O Teste, de Philipp Christopher (Alemanha) descola do grupo por sua proporção vertical de tela e aproximação formal ao que acostumamos chamar de horror no cinema mainstream – uma escalada de suspense com pistas audiovisuais que desemboca no jumpscare – uma mudança abrupta de plano para assustar o espectador. Seu trunfo é relacionar essa fórmula à descoberta de uma gravidez. Enquanto o medo da maternidade é uma chave de leitura, o curta demonstra que um found footage (um material fílmico encontrado) vertical não traz inovação no conteúdo por si só. O filme se resigna a um término abrupto e clássico. Um aborto, afinal.

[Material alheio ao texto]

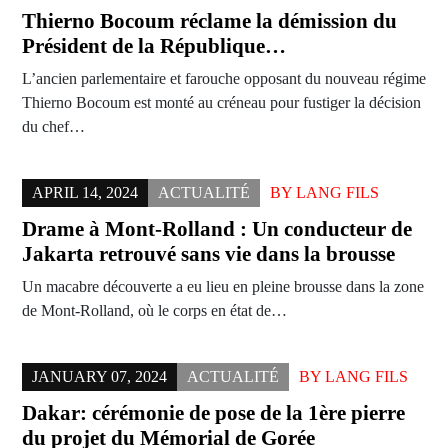
Thierno Bocoum réclame la démission du
Président de la République…
L’ancien parlementaire et farouche opposant du nouveau régime
Thierno Bocoum est monté au créneau pour fustiger la décision
du chef…
APRIL 14, 2024
ACTUALITÉ
BY
LANG FILS
Drame à Mont-Rolland : Un conducteur de
Jakarta retrouvé sans vie dans la brousse
Un macabre découverte a eu lieu en pleine brousse dans la zone
de Mont-Rolland, où le corps en état de…
JANUARY 07, 2024
ACTUALITÉ
BY
LANG FILS
Dakar: cérémonie de pose de la 1ère pierre
du projet du Mémorial de Gorée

Finalizando com mais culpa branca, Deserto Estrangeiro, de Davi Pretto (Rio Grande do Sul) segue o personagem de Mauro Soares. A imigrante africana de Isabél Zuaa, como uma espécie de caronte, o leva a uma jornada ao submundo. A travessia do lago se aproxima da viagem de tantos refugiados africanos, só que no sentido oposto. Enquanto os protagonistas partem na esperança de encontrar melhores condições de uma vida na Europa, os refugiados vão para um deserto onde a dor e a morte não param de emergir. As ossadas dos povos oprimidos aparecem no parque quase como uma revolta zumbi. O filme, no entanto, termina em tom emocional de conciliação, crendo justamente na união dessas diferentes forças – o branco que não é reconhecido como europeu mas ainda assim trabalha cuidando de suas propriedades, e a mulher africana ainda em processo de sofrimento e exploração. No fim, ninguém se levanta e nenhum corpo sai da terra. A maldição continua enterrada e, mesmo que haja a reparação individual da alma, não há da matéria.